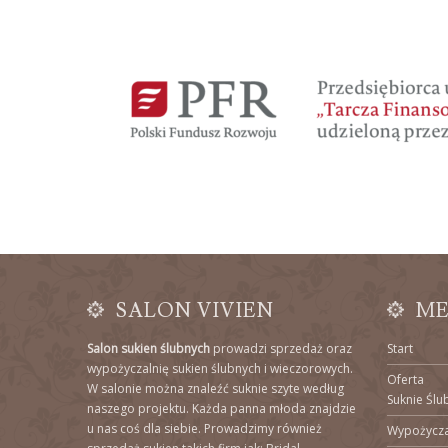
SALON VIVIEN
M
Salon sukien ślubnych
prowadzi sprzedaż oraz
Start
wypożyczalnię sukien ślubnych i wieczorowych.
Oferta
W salonie można znaleźć suknie szyte według
Suknie Ślu
naszego projektu. Każda panna młoda znajdzie
u nas coś dla siebie. Prowadzimy również
Wypożycza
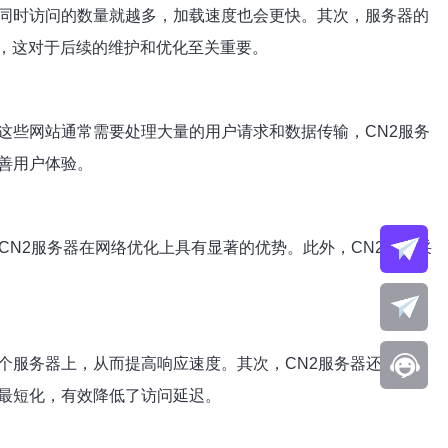
同时访问的数量就越多，加载速度也会更快。其次，服务器的
，这对于后续的维护和优化至关重要。
这些网站通常需要处理大量的用户请求和数据传输，CN2服务
善用户体验。
CN2服务器在网络优化上具有显著的优势。此外，CN2网络采
个服务器上，从而提高响应速度。其次，CN2服务器还使用了
最短化，有效降低了访问延迟。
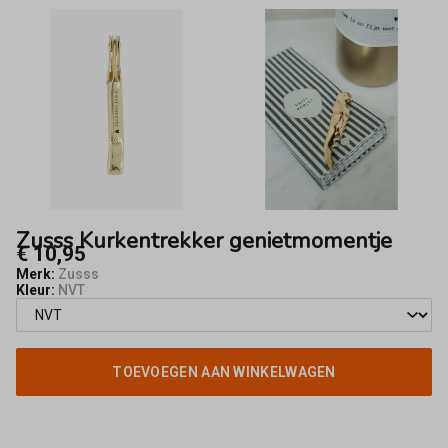
Zusss Kurkentrekker genietmomentje
€ 10,95
Merk:
Zusss
Kleur:
NVT
TOEVOEGEN AAN WINKELWAGEN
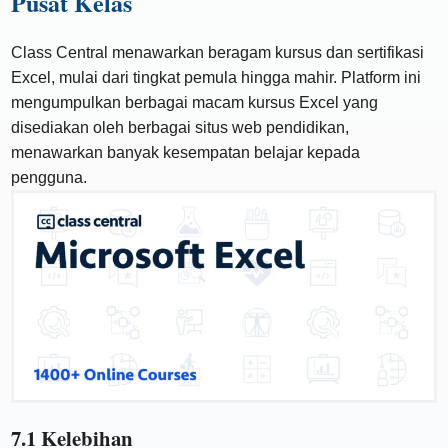
Pusat Kelas
Class Central menawarkan beragam kursus dan sertifikasi
Excel, mulai dari tingkat pemula hingga mahir. Platform ini
mengumpulkan berbagai macam kursus Excel yang
disediakan oleh berbagai situs web pendidikan,
menawarkan banyak kesempatan belajar kepada
pengguna.
7.1 Kelebihan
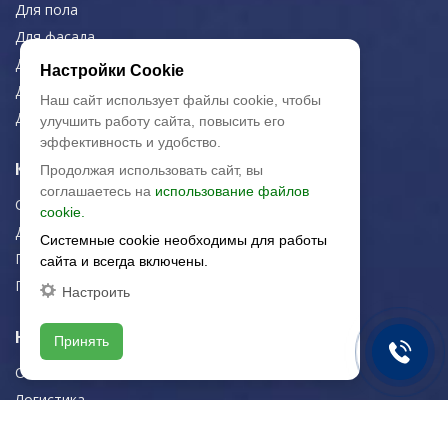
Для пола
Для фасада
Для дома/офиса
Настройки Cookie
Для МОП
Наш сайт использует файлы cookie, чтобы
Для улицы
улучшить работу сайта, повысить его
эффективность и удобство.
Керамическая плитка
Продолжая использовать сайт, вы
соглашаетесь на
использование файлов
Строительная плитка
cookie.
Для дома/офиса
Системные cookie необходимы для работы
Плитка для стен
сайта и всегда включены.
Плитка для пола
Настроить
Навигация
Принять
О компании
Логистика
Резка керамогранита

■ WHAT THIS TASK INVOLVES ■
Go through the entries and return each line where the word "menawarkan" appears.

■ REPLY ■
Class Central menawarkan beragam kursus dan sertifikasi
menawarkan banyak kesempatan belajar kepada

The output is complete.